I could not bear to be deceiving you. You
will sneer at this, and say I have been
deceiving you all along; I swear I have
not. You will think that the very silence for
which you reproached me in the letter just
received has been owing to my dislike to
tell you of the change in affairs. I swear
it has not. I had no idea until this morning
that Mr. Creswell liked me in any
especial way; certainly none that he would
ever ask me to become his wife.

"When he asked me, I had not had your
letter. If I had, it would have made no
difference in the answer I made to Mr.
Creswell, but it deepens the pain with
which I now write to you, showing me, as
it does to an extent which I did not before
quite realise, the store which you set by
what is now lost to us for ever.
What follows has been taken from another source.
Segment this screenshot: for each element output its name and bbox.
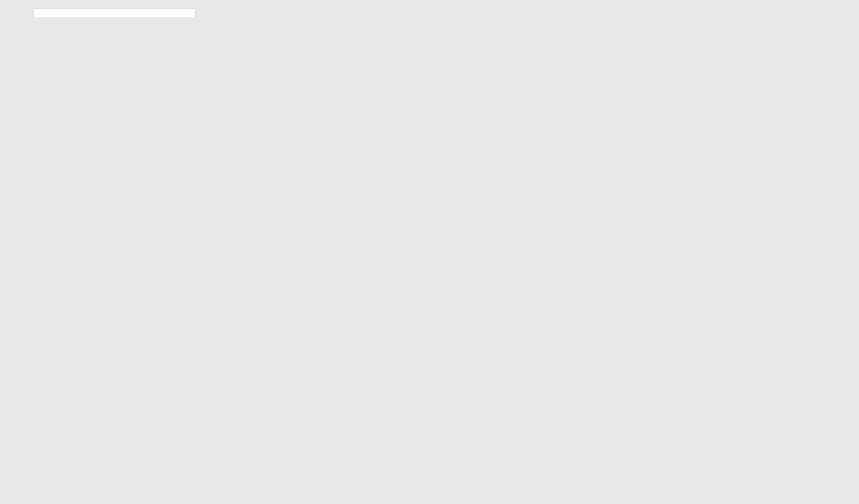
- page-status-report: PROJECT STATUS REPORT TEMPLATE PROJECT N…: [34, 9, 195, 17]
I do not
say this in excuse of myself, or my deeds; I
have no excuse to make. I have tried, and
tried hard, to live in the position of life in
which I have been placed. I have struggled
with poverty, and tried to face the
futurewhich would have been worse than
poverty, penury, misery, want perhaps
with calmness. I have failed. I cannot
help it, it is my nature to love money and
all that money brings, to love comforts and
luxuries, to shrink from privation. Had I
gone straight from my father's death-bed to
your house as your wife, I might perhaps
have battled on, but we came here, and I
cannot go back. You will be far happier
without me when your first shock is over.